I love waves and winds and storms--
Everything almost
Which is Nature's, and may be
Untainted by man's misery.
To Goethe, Byron, and Shelley, this pantheism, universal love, sympathy with Nature in all her forms, was the base of feeling; but both of England's greatest lyrists, dying young, failed to attain perfect harmony of thought and feeling. There always remained a bitter ingredient in their poetry.

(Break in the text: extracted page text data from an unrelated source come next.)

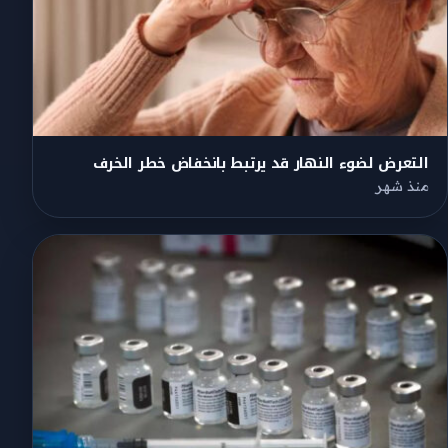
التعرض لضوء النهار قد يرتبط بانخفاض خطر الخرف
منذ شهر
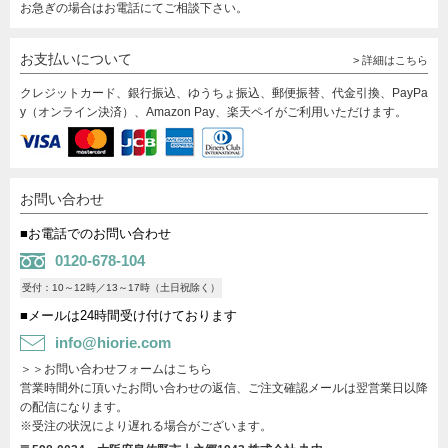
お急ぎの場合はお電話にてご相談下さい。
お支払いについて
> 詳細はこちら
クレジットカード、銀行振込、ゆうちょ振込、郵便振替、代金引換、PayPa
y（オンライン決済）、Amazon Pay、楽天ペイがご利用いただけます。
お問い合わせ
■お電話でのお問い合わせ
0120-678-104
受付：10～12時／13～17時（土日祝除く）
■メールは24時間受け付けております
info@hiorie.com
＞＞お問い合わせフォームはこちら
営業時間外に頂いたお問い合わせの返信、ご注文確認メールは翌営業日以降
の配信になります。
※受注の状況により遅れる場合がございます。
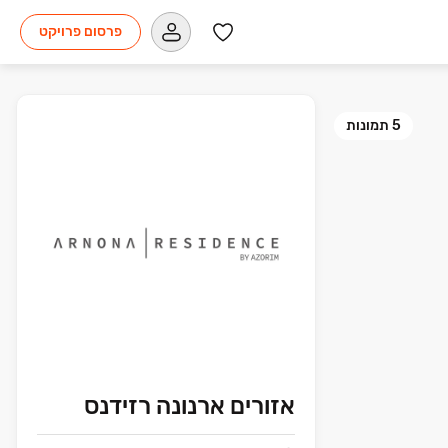
פרסום פרויקט
5
תמונות
אזורים ארנונה רזידנס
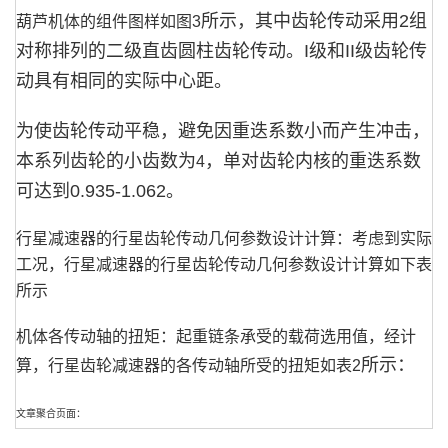
所示，其中齿轮传动采用
2
组
葫芦机体的组件图样如图3
对称排列的二级直齿圆柱齿轮传动。
I
级和
II
级齿轮传
动具有相同的实际中心距。
为使齿轮传动平稳，避免因重迭系数小而产生冲击，
本系列齿轮的小齿数为
，单对齿轮内核的重迭系数
4
可达到
0.935-1.062
。
行星减速器的行星齿轮传动几何参数设计计算：考虑到实际
工况，行星减速器的行星齿轮传动几何参数设计计算如下表
所示
机体各传动轴的扭矩：起重链条承受的载荷选用值，经计
所示：
算，行星齿轮减速器的各传动轴所受的扭矩如表2
文章聚合页面：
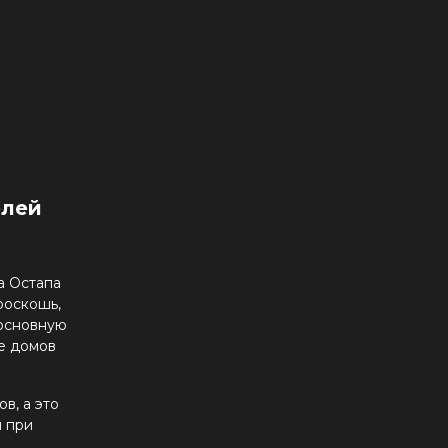
елей
а Остапа
роскошь,
 основную
ре домов
в, а это
и при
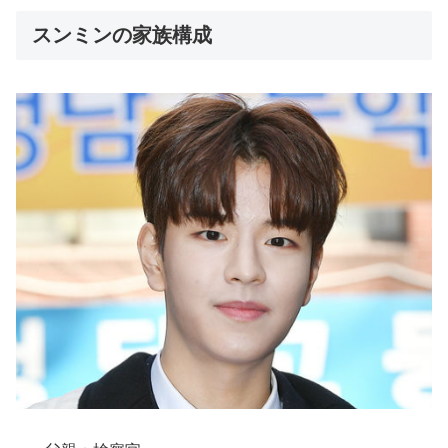
スンミンの家族構成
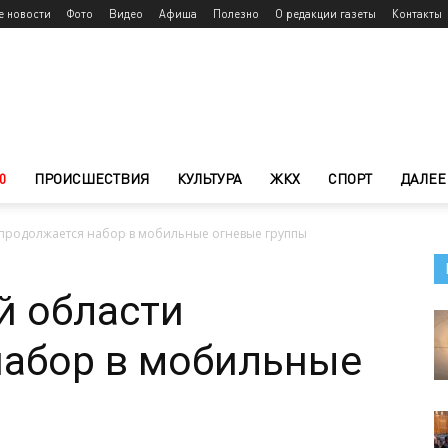
е новости
Фото
Видео
Афиша
Полезно
О редакции газеты
Контакты
0
ПРОИСШЕСТВИЯ
КУЛЬТУРА
ЖКХ
СПОРТ
ДАЛЕЕ
 продолжается набор в мобильные огневые группы
й области
набор в мобильные
ы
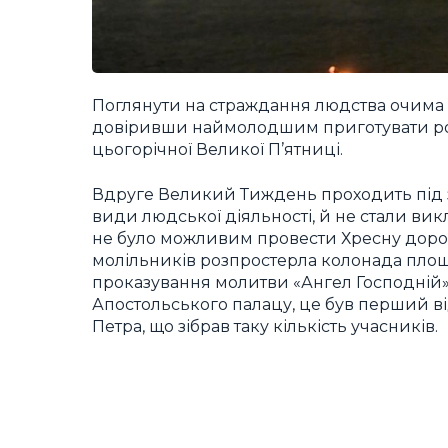
Поглянути на страждання людства очима 
довіривши наймолодшим приготувати роз
цьогорічної Великої П’ятниці.
Вдруге Великий Тиждень проходить під з
види людської діяльності, й не стали ви
не було можливим провести Хресну дорогу
молільників розпростерла колонада площ
проказування молитви «Ангел Господній»
Апостольського палацу, це був перший ві
Петра, що зібрав таку кількість учасників.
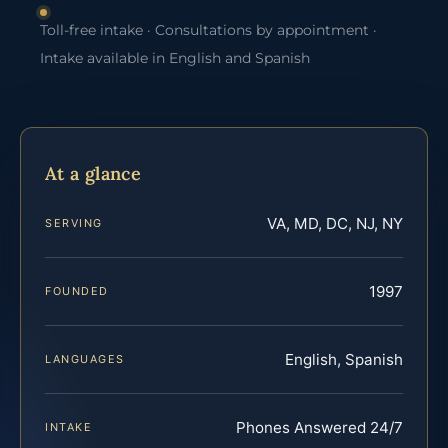
Toll-free intake · Consultations by appointment ·
Intake available in English and Spanish
At a glance
VA, MD, DC, NJ, NY
SERVING
1997
FOUNDED
English, Spanish
LANGUAGES
Phones Answered 24/7
INTAKE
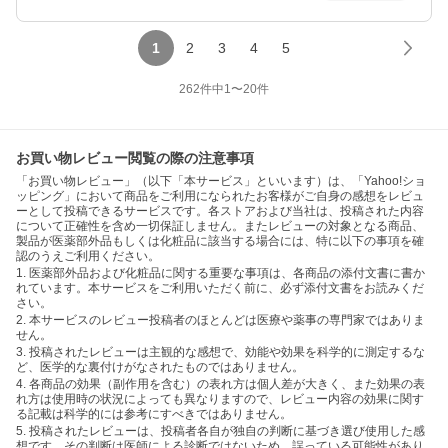
1
2
3
4
5
262
件中
1
〜
20
件
お買い物レビュー閲覧の際の注意事項
「お買い物レビュー」（以下「本サービス」といいます）は、「Yahoo!ショ
ッピング」において商品をご利用になられたお客様がご自身の感想をレビュ
ーとして投稿できるサービスです。各ストアおよび当社は、投稿された内容
について正確性を含め一切保証しません。またレビューの対象となる商品、
製品が医薬部外品もしくは化粧品に該当する場合には、特に以下の事項を確
認のうえご利用ください。
1. 医薬部外品および化粧品に関する重要な事項は、各商品の添付文書に書か
れています。本サービスをご利用いただく前に、必ず添付文書をお読みくだ
さい。
2. 本サービスのレビュー投稿者のほとんどは医療や薬事の専門家ではありま
せん。
3. 投稿されたレビューは主観的な感想で、効能や効果を科学的に測定するな
ど、医学的な裏付けがなされたものではありません。
4. 各商品の効果（副作用を含む）の表れ方は個人差が大きく、また効果の表
れ方は使用時の状況によっても異なりますので、レビュー内容の効果に関す
る記載は科学的には参考にすべきではありません。
5. 投稿されたレビューは、投稿者各自が独自の判断に基づき選び使用した感
想です。その判断は医師による診断ではないため、誤っている可能性があり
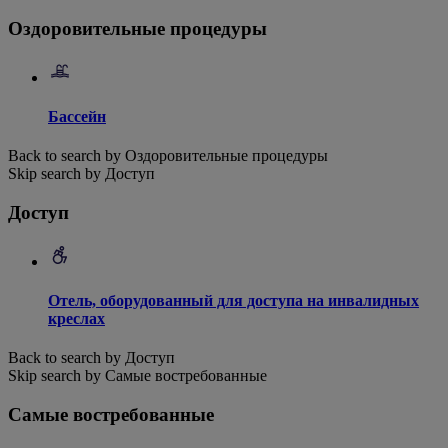
Оздоровительные процедуры
Бассейн
Back to search by Оздоровительные процедуры
Skip search by Доступ
Доступ
Отель, оборудованный для доступа на инвалидных
креслах
Back to search by Доступ
Skip search by Самые востребованные
Самые востребованные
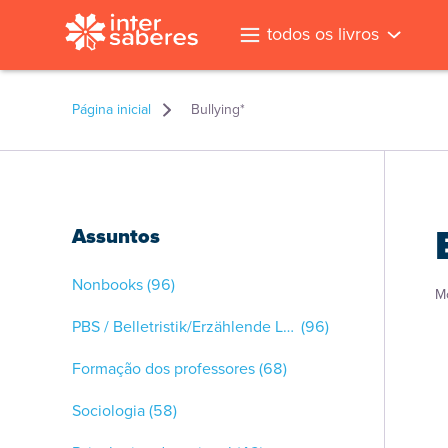
todos os livros
Página inicial
Bullying*
Assuntos
Nonbooks
(96)
M
PBS / Belletristik/Erzählende Literatur
(96)
Formação dos professores
(68)
Sociologia
(58)
l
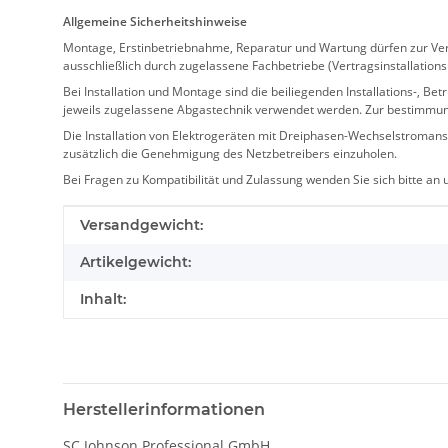
Allgemeine Sicherheitshinweise
Montage, Erstinbetriebnahme, Reparatur und Wartung dürfen zur Verm
ausschließlich durch zugelassene Fachbetriebe (Vertragsinstallation
Bei Installation und Montage sind die beiliegenden Installations-,
jeweils zugelassene Abgastechnik verwendet werden. Zur bestimmu
Die Installation von Elektrogeräten mit Dreiphasen-Wechselstromansc
zusätzlich die Genehmigung des Netzbetreibers einzuholen.
Bei Fragen zu Kompatibilität und Zulassung wenden Sie sich bitte an
Produkteigenschaft
Wert
Versandgewicht:
Artikelgewicht:
Inhalt:
Herstellerinformationen
SC Johnson Professional GmbH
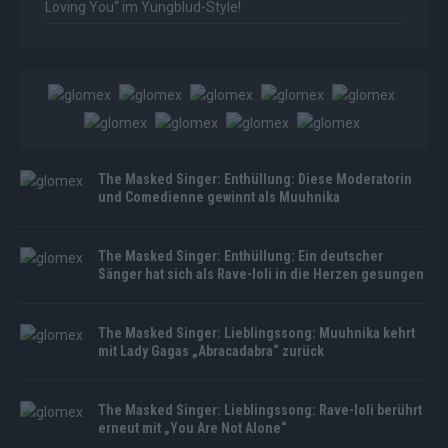
Loving You“ im Yungblud-Style!
The Masked Singer: Enthüllung: Diese Moderatorin
und Comedienne gewinnt als Muuhnika
The Masked Singer: Enthüllung: Ein deutscher
Sänger hat sich als Rave-Ioli in die Herzen gesungen
The Masked Singer: Lieblingssong: Muuhnika kehrt
mit Lady Gagas „Abracadabra“ zurück
The Masked Singer: Lieblingssong: Rave-Ioli berührt
erneut mit „You Are Not Alone“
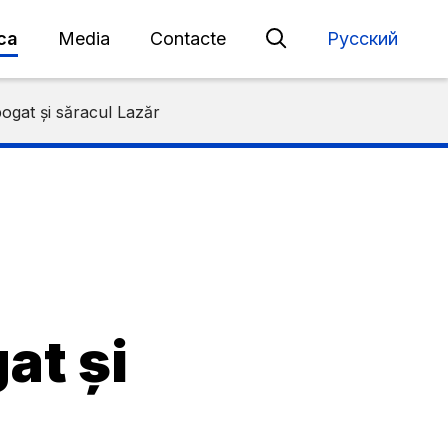
eca
Media
Contacte
Русский
bogat și săracul Lazăr
at și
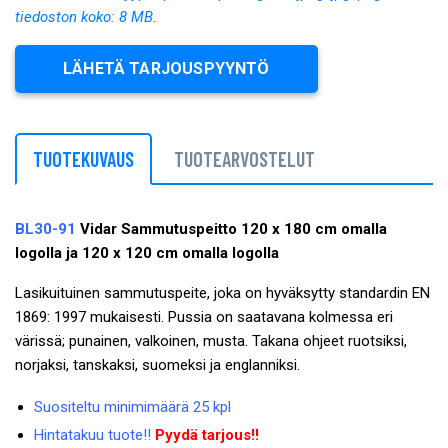
tiedoston koko: 8 MB.
LÄHETÄ TARJOUSPYYNTÖ
TUOTEKUVAUS
TUOTEARVOSTELUT
BL30-91
Vidar Sammutuspeitto 120 x 180 cm omalla
logolla ja 120 x 120 cm omalla logolla
Lasikuituinen sammutuspeite, joka on hyväksytty standardin EN
1869: 1997 mukaisesti. Pussia on saatavana kolmessa eri
värissä; punainen, valkoinen, musta. Takana ohjeet ruotsiksi,
norjaksi, tanskaksi, suomeksi ja englanniksi.
Suositeltu minimimäärä 25 kpl
Hintatakuu tuote!!
Pyydä tarjous!!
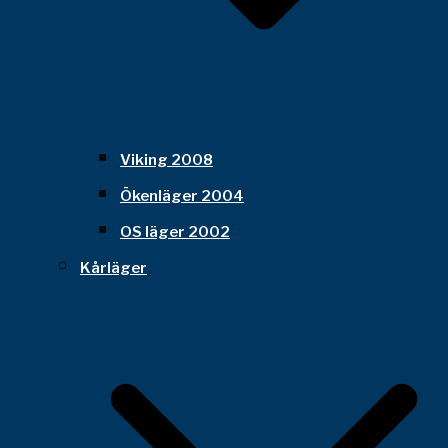
Viking 2008
Ökenläger 2004
OS läger 2002
Kårläger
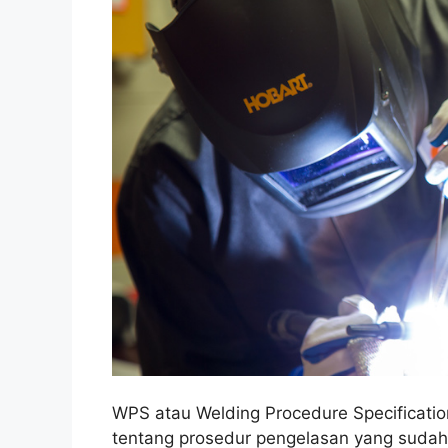
WPS atau Welding Procedure Specificati
tentang prosedur pengelasan yang sudah t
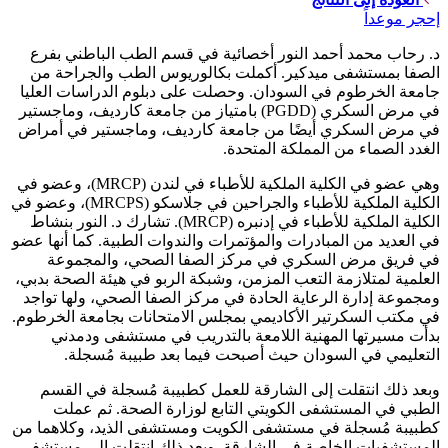
إحجر موعداً
د. رحاب محمد أحمد النور أخصائية في قسم الطب الباطني بفرع
الصفا بمستشفى ميدكير. أكملت بكالوريوس الطب والجراحة من
جامعة الخرطوم في السودان. وحصلت على دبلوم الدراسات العليا
في مرض السكري (PGDD) بامتياز من جامعة كارديف، وماجستير
في مرض السكري أيضًا من جامعة كارديف، وماجستير في أمراض
الغدد الصماء من المملكة المتحدة.
وهي عضو في الكلية الملكية للأطباء في لندن (MRCP)، وعضو في
الكلية الملكية للأطباء والجراحين في جلاسكو (MRCPS)، وعضو في
الكلية الملكية للأطباء في إدنبره (MRCP). تشارك د. النور بنشاط
في العديد من المبادرات والمؤتمرات والندوات الطبية. كما أنها عضو
في فريق مرض السكري في مركز الصفا الصحي، والمجموعة
العلمية لمتلازمة التعب المزمن، وشبكة الربو في هيئة الصحة بدبي،
ومجموعة إدارة الرعاية الحادة في مركز الصفا الصحي، ولها تواجد
في مكتب السكرتير الأكاديمي بمجلس الامتحانات بجامعة الخرطوم.
بدأت مسيرتها المهنية اللامعة بالتدريب في مستشفى ودمدني
التعليمي في السودان حيث أصبحت فيما بعد طبيبة مُسجلة.
وبعد ذلك انتقلت إلى الشارقة للعمل كطبيبة مُسجلة في القسم
الطبي في المستشفى الكويتي التابع لوزارة الصحة. ثم عملت
كطبيبة مُسجلة في مستشفى الكويت ومستشفى الذيد، وكلاهما من
المستشفيات الخاصة في الشارقة. وبعد ذلك انتقلت إلى مستشفى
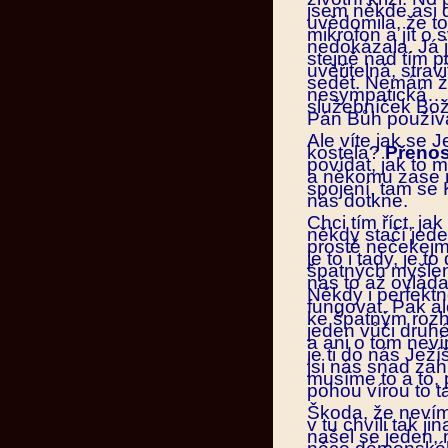
jsem někde asi 
uvědomila, že to
mikrofon a jít o 
nedokázala. Já j
stejně nad tím 
uvěřitelná, stra
sedět. Nemám ž
nesympatická… a
služebníček Boží
Pán Bůh použí
Ale víte jak se
kostela?
Přeno
povídat, jak to
a někomu zase n
spojení, tam se 
nás dotkne.
Chci tím říct, j
někdy stačí jede
prostě nečekejm
je to i tady, je
špatných myšlen
nás to až ovládat
Někdy i perfektn
fungovat. Pak al
ke špatným rozh
jeden vůči druh
a ani o tom nev
je ti do nás Ježí
jsi nás snad za
musíme to a to, 
pohou vírou to 
Škoda, že nevíme
v tu chvíli tak j
našel se jeden, 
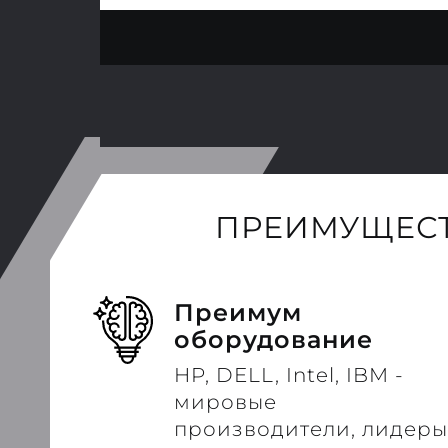
ПРЕИМУЩЕСТ
Преимум
оборудование
HP, DELL, Intel, IBM -
мировые
производители, лидеры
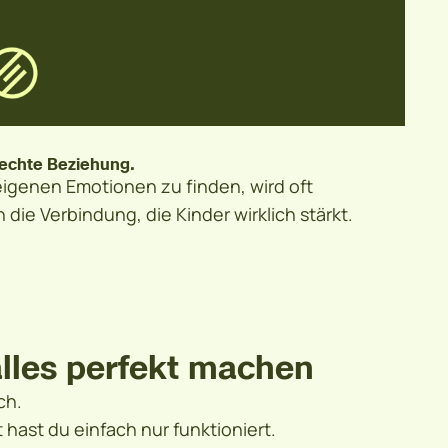
t echte Beziehung.
eigenen Emotionen zu finden, wird oft
ie Verbindung, die Kinder wirklich stärkt.
 alles perfekt machen
ch.
t hast du einfach nur funktioniert.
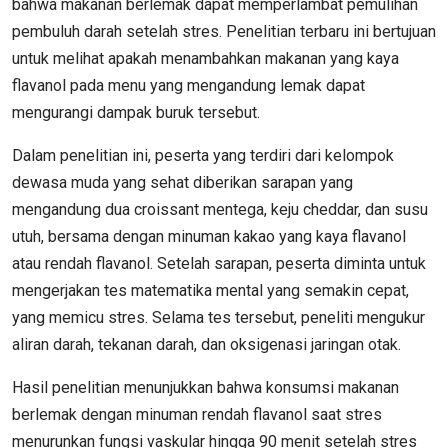
bahwa makanan berlemak dapat memperlambat pemulihan
pembuluh darah setelah stres. Penelitian terbaru ini bertujuan
untuk melihat apakah menambahkan makanan yang kaya
flavanol pada menu yang mengandung lemak dapat
mengurangi dampak buruk tersebut.
Dalam penelitian ini, peserta yang terdiri dari kelompok
dewasa muda yang sehat diberikan sarapan yang
mengandung dua croissant mentega, keju cheddar, dan susu
utuh, bersama dengan minuman kakao yang kaya flavanol
atau rendah flavanol. Setelah sarapan, peserta diminta untuk
mengerjakan tes matematika mental yang semakin cepat,
yang memicu stres. Selama tes tersebut, peneliti mengukur
aliran darah, tekanan darah, dan oksigenasi jaringan otak.
Hasil penelitian menunjukkan bahwa konsumsi makanan
berlemak dengan minuman rendah flavanol saat stres
menurunkan fungsi vaskular hingga 90 menit setelah stres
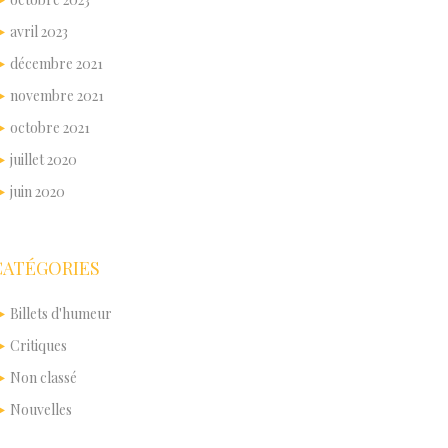
avril 2023
décembre 2021
novembre 2021
octobre 2021
juillet 2020
juin 2020
CATÉGORIES
Billets d'humeur
Critiques
Non classé
Nouvelles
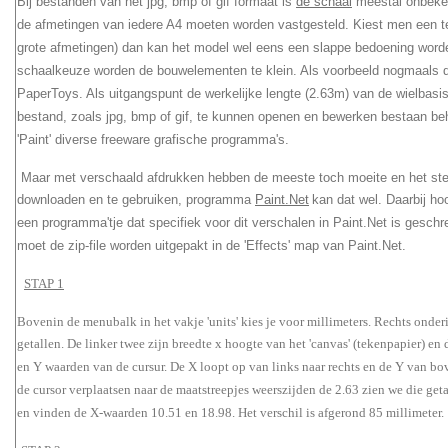
Bij bestanden van het jpg, bmp of gif formaat is
de schaal
meestal onbeken
de afmetingen van iedere A4 moeten worden vastgesteld. Kiest men een te
grote afmetingen) dan kan het model wel eens een slappe bedoening worden
schaalkeuze worden de bouwelementen te klein. Als voorbeeld nogmaals 
PaperToys. Als uitgangspunt de werkelijke lengte (2.63m) van de wielbasis
bestand, zoals jpg, bmp of gif, te kunnen openen en bewerken bestaan b
'Paint' diverse freeware grafische programma's.
Maar met verschaald afdrukken hebben de meeste toch moeite en het ster
downloaden en te gebruiken, programma
Paint.Net
kan dat wel. Daarbij ho
een programma'tje dat specifiek voor dit verschalen in Paint.Net is gesc
moet de zip-file worden uitgepakt in de 'Effects' map van Paint.Net.
STAP 1
Bovenin de menubalk in het vakje 'units' kies je voor millimeters. Rechts onderi
getallen. De linker twee zijn breedte x hoogte van het 'canvas' (
tekenpapier) en 
en Y waarden van de cursur. De X loopt op van links naar rechts en de Y van b
de cursor verplaatsen naar de maatstreepjes weerszijden de 2.63 zien we die ge
en vinden de X-waarden 10.51 en 18.98. Het verschil is afgerond 85 millimeter.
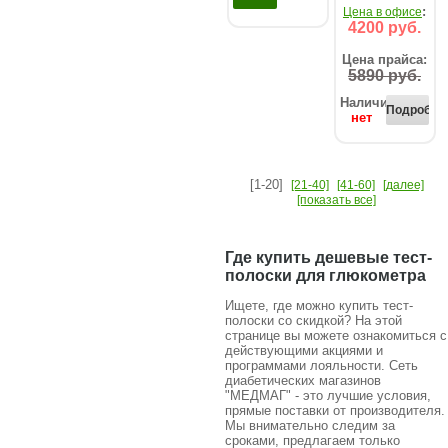
:
Цена в офисе
4200 руб.
Цена прайса:
5890 руб.
Наличие:
Подробнее
нет
[1-20]
[21-40]
[41-60]
[далее]
[показать все]
Где купить дешевые тест-
полоски для глюкометра
Ищете, где можно купить тест-
полоски со скидкой? На этой
странице вы можете ознакомиться с
действующими акциями и
программами лояльности. Сеть
диабетических магазинов
"МЕДМАГ" - это лучшие условия,
прямые поставки от производителя.
Мы внимательно следим за
сроками, предлагаем только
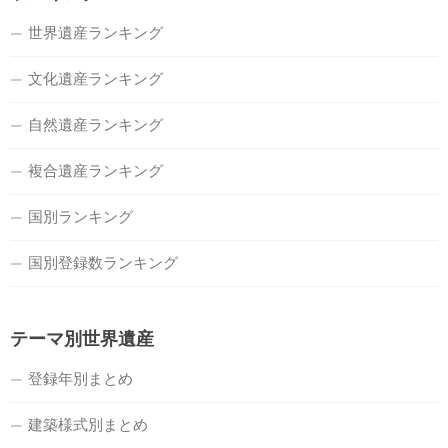
世界遺産ランキング
文化遺産ランキング
自然遺産ランキング
複合遺産ランキング
国別ランキング
国別登録数ランキング
テーマ別世界遺産
登録年別まとめ
建築様式別まとめ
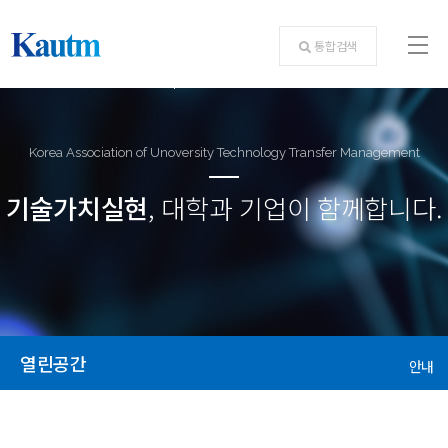
통합검색
Korea Association of Unoversity Technology Transfer Management
기술가치실현
, 대학과 기업이 함께합니다.
열린공간
안내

Let us now turn to France.
LAMARTINE AND VICTOR HUGO
Rousseau discovered the beauty of scenery for France; St Pierre portrayed it poetically, not only in Paul and Virginia, but in Chaumiére Indienne and Etudes de la Nature. The science which these two writers lacked, Buffon possessed in a high degree; but he had not the power to delineate Nature and feeling in combination: he lacked insight into the hidden analogies between the movements of the mind and the phenomena of the outer world. Chateaubriand, on the contrary, had this faculty to its full modern extent. It is true that his ego was constantly to the fore, even in dealing with Nature, but his landscapes were full of sympathetic feeling. He had Rousseau's melancholy and unrest, and cared nothing for those 'oppressive masses,' mountains, except as backgrounds; but he was enthusiastic about the scenery which he saw in America, the virgin forests, and the Mississippi--above all, about the sea. His Réné, that life-like figure, half-passionate, half-blasé, measuring everything by himself, and flung hither and thither by the waves of passion, shewed a lover's devotion to the sea and to Nature generally.[[15]] 'It was not God whom I contemplated on the waves in the magnificence of His works: I saw an unknown woman, and the miracle of his smile, the beauties of the sky, seemed to me disclosed by her breath. I would have bartered eternity for one of her caresses. I pictured her to myself as throbbing behind this veil of the universe which hid her from my eyes. Oh! why was it not in my power to rend the veil and press the idealized woman to my heart, to spend myself on her bosom with the love which is the source of my inspiration, my despair, and my life?'
In subjectivity and dreaminess both Chateaubriand and Lamartine were like the German romanticists, but their fundamental note was theism, not pantheism. The storm of the French Revolution, which made radical changes in religion, as in all other things, was followed by a reaction. Christianity acquired new power and inwardness, and Nature was unceasingly praised as the mirror of the divine idea of creation.